8234160: ZGC: Enable optimized mitigation for Intel jcc erratum in C2 load barrier

Fri Feb 21 15:28:20 UTC 2020

Hi Vladimir,

On 2/20/20 10:34 AM, Vladimir Ivanov wrote:
> Hi Erik,
>
>>>> http://cr.openjdk.java.net/~eosterlund/8234160/webrev.01/
>>>
>>> Can x86-specific changes in output.cpp & node.hpp be moved to a 
>>> arch-specific location? x86.ad maybe?
>>
>> The node.hpp changes are just allowing a flag bit for the mitigation. 
>> I can't really move that code.
>> In output.cpp, I only have the hooks to the platform specific code in 
>> there. There are 3 hooks,
>> and I need them. The code that actually does something is in platform 
>> specific code though.
>
> You sprinkle platform-specific portions in shared code. What if you 
> remove new #ifdefs? As they are now, neither output.cpp/node.hpp 
> changes don't make any sense on non-x86 platforms and the #ifdefs add 
> unnecessary noise.
>
> We try to clean up existing occurrences of platform-specific code 
> (unfortunately, we have a long backlog) and avoid introducing new 
> cases unless it's inevitable. It favors genericity of shared code over 
> convenience and forces platforms to pay for capabilities/features 
> nobody else is using.

I do see your concern, and agree it is not nice with platform specific 
code in shared code.
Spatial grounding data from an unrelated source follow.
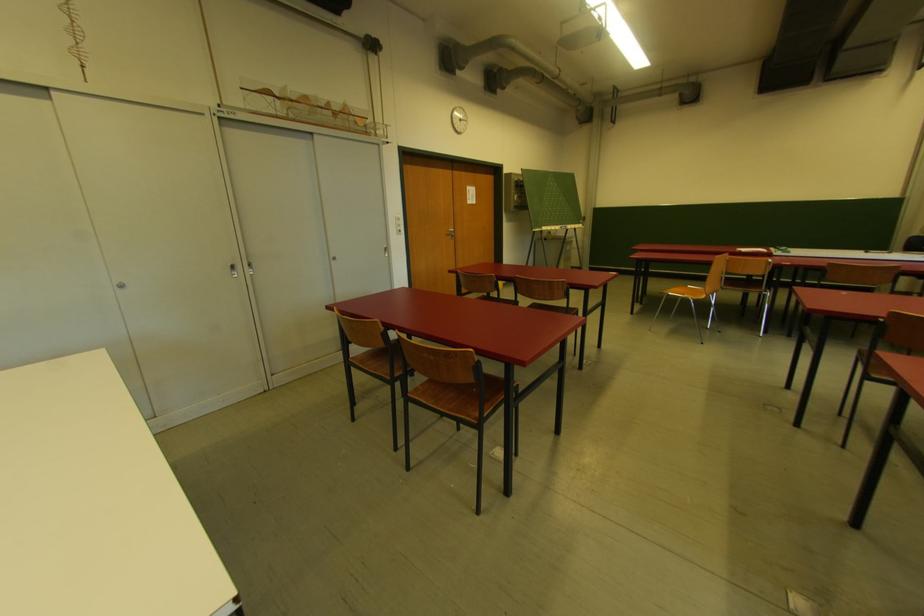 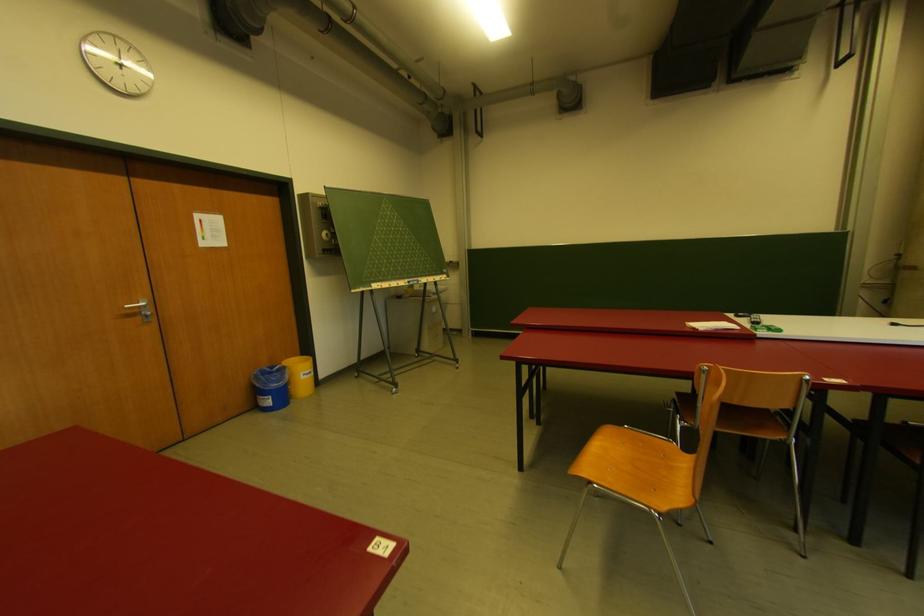 Find the pixel in the second image that matches point 517,208 in the first image.

(326, 252) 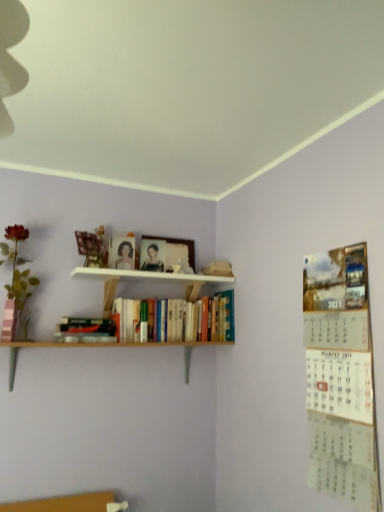 Question: Does wooden picture frame at upper center come behind matte plastic rose at left?

Choices:
 (A) yes
 (B) no

Answer: (A)

Question: Is wooden picture frame at upper center smaller than matte plastic rose at left?

Choices:
 (A) yes
 (B) no

Answer: (A)

Question: From the image's perspective, is wooden picture frame at upper center under matte plastic rose at left?

Choices:
 (A) yes
 (B) no

Answer: (B)

Question: Does wooden picture frame at upper center have a lesser height compared to matte plastic rose at left?

Choices:
 (A) no
 (B) yes

Answer: (B)

Question: From the image's perspective, is wooden picture frame at upper center located above matte plastic rose at left?

Choices:
 (A) yes
 (B) no

Answer: (A)

Question: From a real-world perspective, is wooden picture frame at upper center over matte plastic rose at left?

Choices:
 (A) no
 (B) yes

Answer: (B)

Question: Considering the relative sizes of hardcover book at lower left, the first book in the left-to-right sequence, and wooden picture frame at upper center in the image provided, is hardcover book at lower left, the first book in the left-to-right sequence, wider than wooden picture frame at upper center?

Choices:
 (A) no
 (B) yes

Answer: (B)

Question: Is hardcover book at lower left, the second book viewed from the right, behind wooden picture frame at upper center?

Choices:
 (A) yes
 (B) no

Answer: (B)

Question: Considering the relative sizes of hardcover book at lower left, the first book in the left-to-right sequence, and wooden picture frame at upper center in the image provided, is hardcover book at lower left, the first book in the left-to-right sequence, taller than wooden picture frame at upper center?

Choices:
 (A) no
 (B) yes

Answer: (A)

Question: Are hardcover book at lower left, the first book in the left-to-right sequence, and wooden picture frame at upper center far apart?

Choices:
 (A) no
 (B) yes

Answer: (A)

Question: Does hardcover book at lower left, the first book in the left-to-right sequence, have a lesser width compared to wooden picture frame at upper center?

Choices:
 (A) no
 (B) yes

Answer: (A)

Question: Could wooden picture frame at upper center be considered to be inside hardcover book at lower left, the second book viewed from the right?

Choices:
 (A) yes
 (B) no

Answer: (B)

Question: From the image's perspective, is wooden picture frame at upper center on top of matte black portrait at center?

Choices:
 (A) no
 (B) yes

Answer: (A) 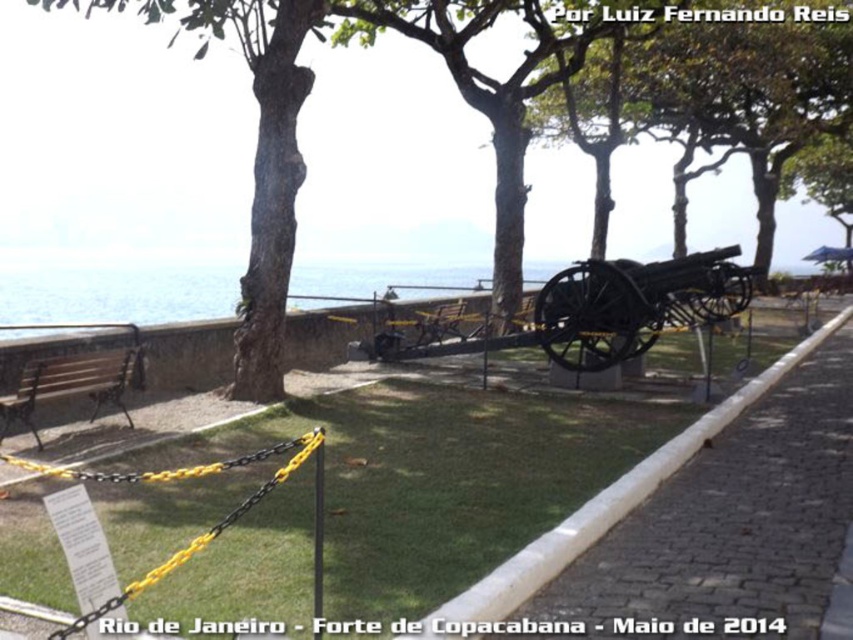 Question: Which is nearer to the blue water at center?

Choices:
 (A) brown wood tree at center
 (B) black metal cannon at center
 (C) polished metal bench at lower left

Answer: (A)

Question: Which object appears closest to the camera in this image?

Choices:
 (A) polished metal bench at lower left
 (B) blue water at center
 (C) brown wood tree at center
 (D) black metal cannon at center

Answer: (A)

Question: Is brown wood tree at center positioned at the back of black metal cannon at center?

Choices:
 (A) yes
 (B) no

Answer: (B)

Question: Is blue water at center closer to the viewer compared to black metal cannon at center?

Choices:
 (A) yes
 (B) no

Answer: (A)

Question: Which point is farther from the camera taking this photo?

Choices:
 (A) (27, 417)
 (B) (99, 312)
 (C) (538, 324)
 (D) (309, 157)

Answer: (D)

Question: Does blue water at center have a greater width compared to black metal cannon at center?

Choices:
 (A) no
 (B) yes

Answer: (B) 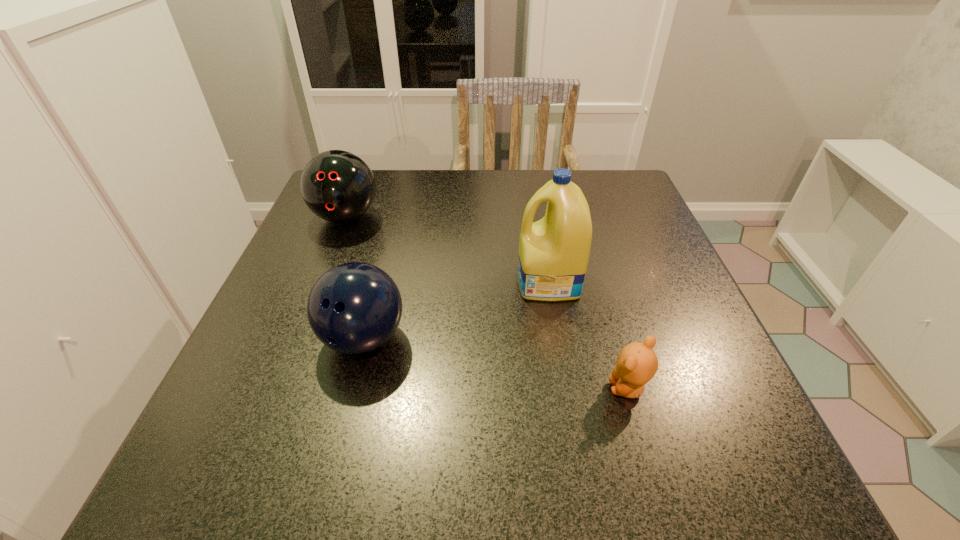 Identify the location of detergent. (553, 252).

I want to click on the tallest object, so click(553, 252).

The width and height of the screenshot is (960, 540). Find the location of `the farther bowling ball`. the farther bowling ball is located at coordinates (338, 186).

Locate an element on the screen. the nearer bowling ball is located at coordinates [353, 308].

The image size is (960, 540). I want to click on the shortest object, so click(636, 365).

I want to click on teddy bear, so click(636, 365).

Locate an element on the screen. The height and width of the screenshot is (540, 960). free location located 0.080m on the label of the second object from right to left is located at coordinates (477, 282).

Where is `free space located 0.290m on the label of the second object from right to left`? free space located 0.290m on the label of the second object from right to left is located at coordinates (372, 282).

Where is `blank space located 0.200m on the label of the second object from right to left`? This screenshot has width=960, height=540. blank space located 0.200m on the label of the second object from right to left is located at coordinates (417, 282).

Identify the location of blank space located 0.130m on the surface of the farthest object near the finger holes. Image resolution: width=960 pixels, height=540 pixels. (323, 276). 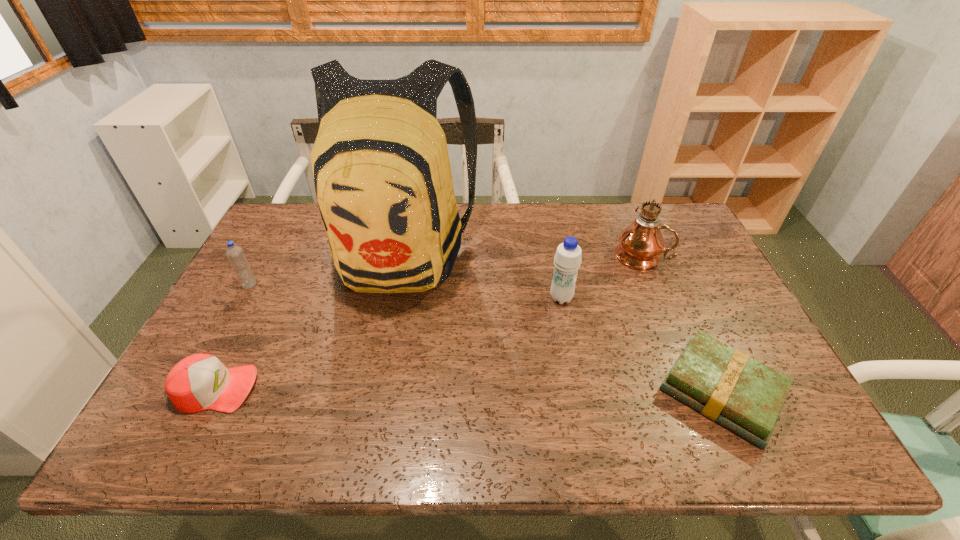 The image size is (960, 540). What are the coordinates of `vacant area that lies between the oil lamp and the baseball cap` in the screenshot? It's located at (428, 322).

The image size is (960, 540). Find the location of `unoccupied position between the second tallest object and the fourth object from right to left`. unoccupied position between the second tallest object and the fourth object from right to left is located at coordinates (521, 254).

Where is `empty location between the right water bottle and the book`? The width and height of the screenshot is (960, 540). empty location between the right water bottle and the book is located at coordinates (641, 345).

What are the coordinates of `free space between the fourth object from right to left and the second shortest object` in the screenshot? It's located at (309, 320).

Where is `vacant space that's between the shortest object and the right water bottle`? This screenshot has height=540, width=960. vacant space that's between the shortest object and the right water bottle is located at coordinates (641, 345).

Locate an element on the screen. blank region between the shorter water bottle and the book is located at coordinates (486, 339).

You are a GUI agent. You are given a task and a screenshot of the screen. Output one action in this format:
    pyautogui.click(x=<x>, y=<y>)
    Task: Click on the empty space between the book and the left water bottle
    The width and height of the screenshot is (960, 540).
    Given the screenshot: What is the action you would take?
    pyautogui.click(x=486, y=339)

You are a GUI agent. You are given a task and a screenshot of the screen. Output one action in this format:
    pyautogui.click(x=<x>, y=<y>)
    Task: Click on the fourth closest object to the second shortest object
    This screenshot has height=540, width=960.
    Given the screenshot: What is the action you would take?
    pyautogui.click(x=725, y=385)

Identify the location of object that stands as the second closest to the third shortest object. This screenshot has width=960, height=540. (198, 382).

You are a GUI agent. You are given a task and a screenshot of the screen. Output one action in this format:
    pyautogui.click(x=<x>, y=<y>)
    Task: Click on the vacant space that satisfies the following two spatial constraints: 1. on the front-facing side of the third object from left to right; 2. on the right side of the book
    
    Given the screenshot: What is the action you would take?
    pyautogui.click(x=373, y=392) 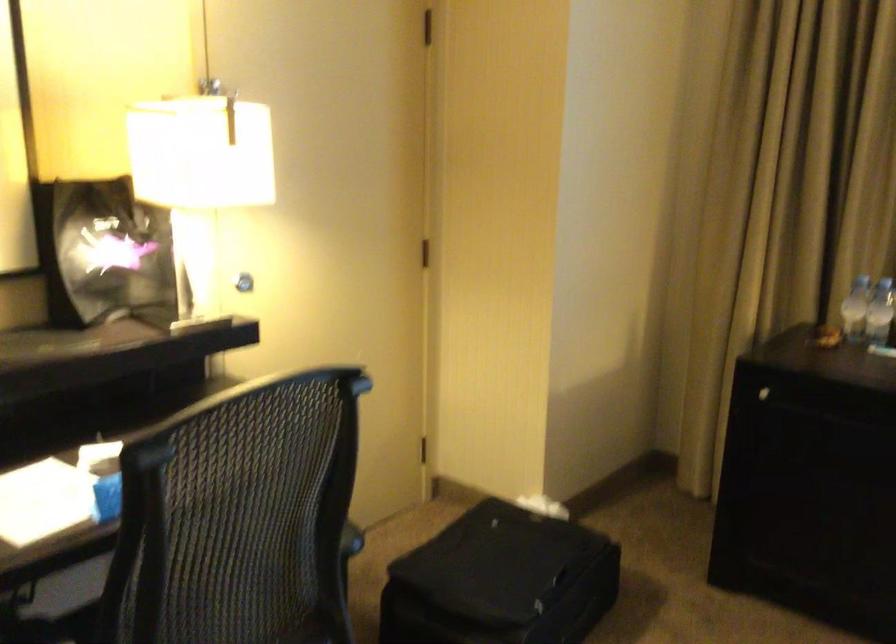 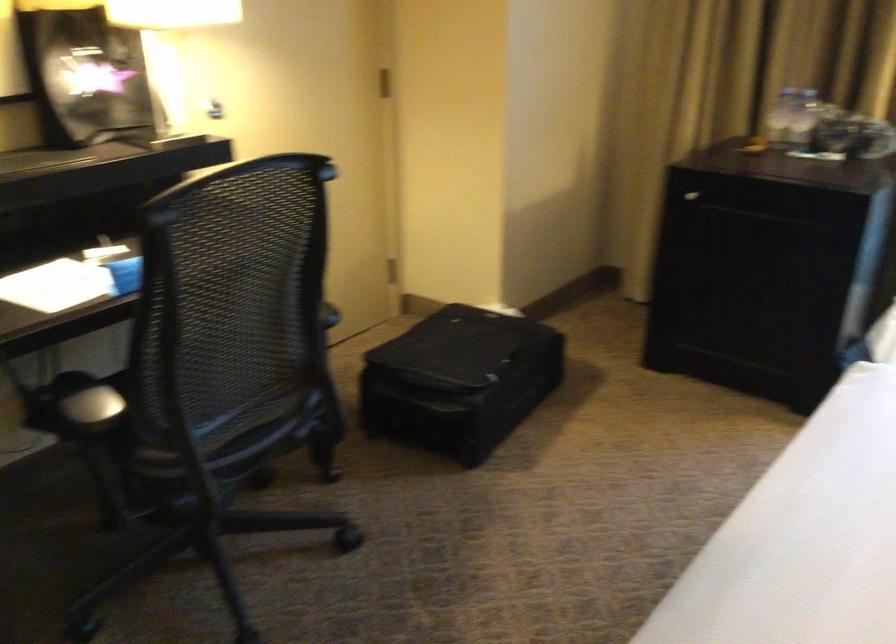 Question: The first image is from the beginning of the video and the second image is from the end. How did the camera likely rotate when shooting the video?

Choices:
 (A) Left
 (B) Right
 (C) Up
 (D) Down

Answer: (D) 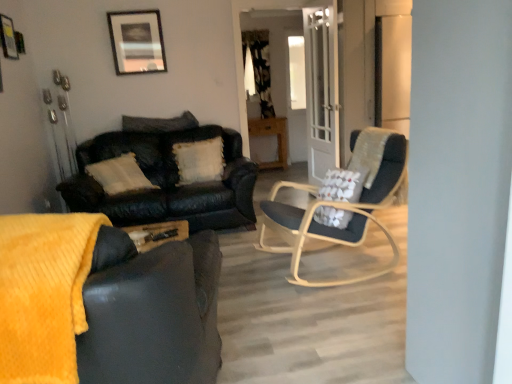 Question: Can you see matte black chair at center touching clear glass door at center?

Choices:
 (A) no
 (B) yes

Answer: (A)

Question: Is matte black chair at center taller than clear glass door at center?

Choices:
 (A) no
 (B) yes

Answer: (A)

Question: Is clear glass door at center completely or partially inside matte black chair at center?

Choices:
 (A) no
 (B) yes

Answer: (A)

Question: Considering the relative positions of matte black chair at center and clear glass door at center in the image provided, is matte black chair at center to the left of clear glass door at center from the viewer's perspective?

Choices:
 (A) no
 (B) yes

Answer: (B)

Question: Does matte black chair at center turn towards clear glass door at center?

Choices:
 (A) no
 (B) yes

Answer: (A)

Question: From a real-world perspective, relative to matte black chair at center, is black textured curtain at upper center vertically above or below?

Choices:
 (A) above
 (B) below

Answer: (A)

Question: Visually, is black textured curtain at upper center positioned to the left or to the right of matte black chair at center?

Choices:
 (A) right
 (B) left

Answer: (B)

Question: Does point (244, 52) appear closer or farther from the camera than point (315, 238)?

Choices:
 (A) closer
 (B) farther

Answer: (B)

Question: Is black textured curtain at upper center bigger or smaller than matte black chair at center?

Choices:
 (A) big
 (B) small

Answer: (B)

Question: Is matte black picture frame at upper center taller or shorter than wooden table at center?

Choices:
 (A) tall
 (B) short

Answer: (B)

Question: Based on their sizes in the image, would you say matte black picture frame at upper center is bigger or smaller than wooden table at center?

Choices:
 (A) small
 (B) big

Answer: (A)

Question: From the image's perspective, relative to wooden table at center, is matte black picture frame at upper center above or below?

Choices:
 (A) below
 (B) above

Answer: (B)

Question: Would you say matte black picture frame at upper center is to the left or to the right of wooden table at center in the picture?

Choices:
 (A) left
 (B) right

Answer: (A)

Question: Based on their sizes in the image, would you say clear glass door at center is bigger or smaller than white fluffy pillow at center, which is the 1th pillow in bottom-to-top order?

Choices:
 (A) small
 (B) big

Answer: (B)

Question: From a real-world perspective, is clear glass door at center physically located above or below white fluffy pillow at center, which is the 1th pillow in bottom-to-top order?

Choices:
 (A) below
 (B) above

Answer: (B) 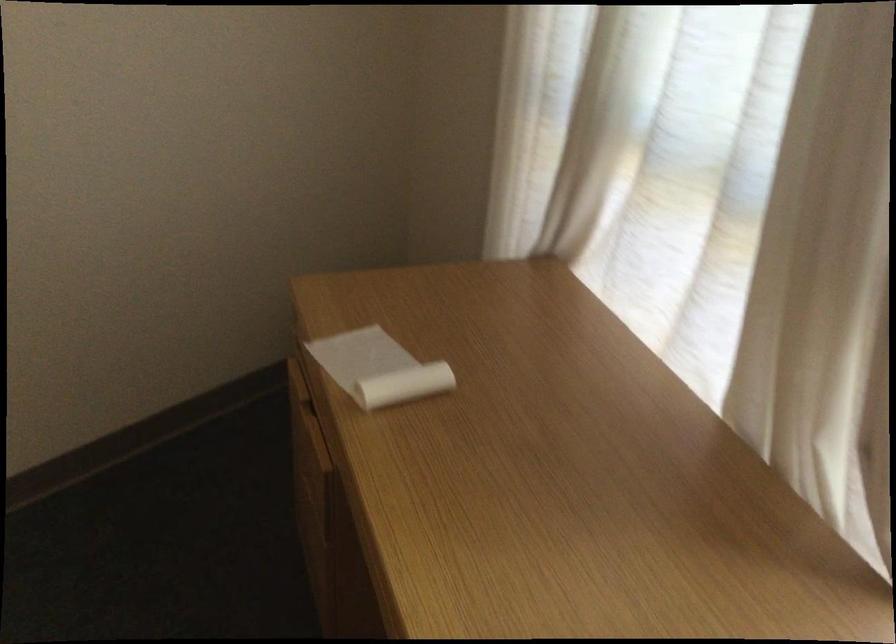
There needs to be some kind
of call from shared code to platform specific code though, as this is 
inherently platform specific.
It can take different forms, though, and try to reuse existing shared hooks.

> I'll try to describe an alternative approach which doesn't require 
> intrusive changes in code emission phase.
>
> I'm looking at:
>
>  47 bool IntelJccErratum::is_jcc_erratum_branch(const Block* block, 
> const MachNode* node, uint node_index) {
>  48   if (node->is_MachCall() && !node->is_MachCallJava()) {
>  49     return true;
>  50   }
>  51   return node_index == block->number_of_nodes() - 1;
>  52 }
>
> ...
>
>  59 int IntelJccErratum::tag_affected_machnodes(Compile* C, PhaseCFG*
> ...
>  76         if (!m->is_MachReturn() && !m->is_MachCall()) {
>  77           // We might fuse a problematic jcc erratum branch with a 
> preceding
>  78           // ALU instruction - we must catch such problematic 
> macro fusions
>  79           // and flag the ALU instruction as problematic too.
>
> For Calls it's per-node property and macro-fusion is relevant only to 
> the last pair of nodes in the block.
>
> So, Calls can be covered by overriding relevant compute_padding() in 
> x86_64.ad.
>
> Regarding macro-fused pairs, I propose to cover them with a separate 
> pass: find all occurrences and insert a customized MachNopNode right 
> before each one. (It can be used to pad Call nodes as well to make the 
> implementation uniform.)
>
> The following code can be split between the pass itself (compute 
> instruction size):
>
>  97 int IntelJccErratum::compute_padding(uintptr_t current_offset, 
> const MachNode* mach, Block* block, uint index_in_block, 
> PhaseRegAlloc* regalloc) {
>  98   int jcc_size = mach->size(regalloc);
>  99   if (index_in_block < block->number_of_nodes() - 1) {
> 100     Node* next = block->get_node(index_in_block + 1);
> 101     if (next->is_Mach() && (next->as_Mach()->flags() & 
> Node::Flag_intel_jcc_erratum)) {
> 102       jcc_size += mach->size(regalloc);
> 103     }
> 104   }
> 105   if (jcc_size > largest_jcc_size()) {
> 106     // Let's not try fixing this for nodes that seem unreasonably 
> large
> 107     return false;
> 108   }
>
> and code emission (encapsulated into compute_offset() of the new node):
>
> 109   if (is_crossing_or_ending_at_32_byte_boundary(current_offset, 
> current_offset + jcc_size)) {
> 110     return int(align_up(current_offset, 32) - current_offset);
> 111   } else {
> 112     return 0;
> 113   }
> 114 }
>
> (Padding invariant can be asserted as part of the pass when computing 
> instruction sizes.)
>
> Also, it doesn't require mach nodes to be marked since important 
> information is reified in the IR as a node.
>
> Both the pass and the node can be put in x86-specific location and 
> surfaced into shared code on Matcher as a flag and a method 
> declaration with platform-dependent implementations (empty except 
> x86). (It's a standard way to perform platform-specific operations on 
> mach IR.) The pass can be run before Compile::Output().
>
> (PS: another idea is to repurpose peephole transformation and 
> introduce rules for macro-fused pairs, but it looks like it would 
> require much more changes.)

There are indeed different ways of hooking it up. I have 3 hooks:

1) Perform platform-specific analysis (combined with additions to 
initial blob size)
2) Perform platform-specific padding during code emission when the 
position of things is fixed and sizes are accurate and not estimated
3) Perform platform-specific conservative code size estimation for 
branch shortening (before we know actual sizes), allowing branch 
shortening to still take place

The approach you describe seems to be (roughly):
1) Perform platform-specific analysis, injecting a new special nop mach node
2) Perform platform-specific padding during code emission (yet hidden 
behind shared-looking compute_padding hooks)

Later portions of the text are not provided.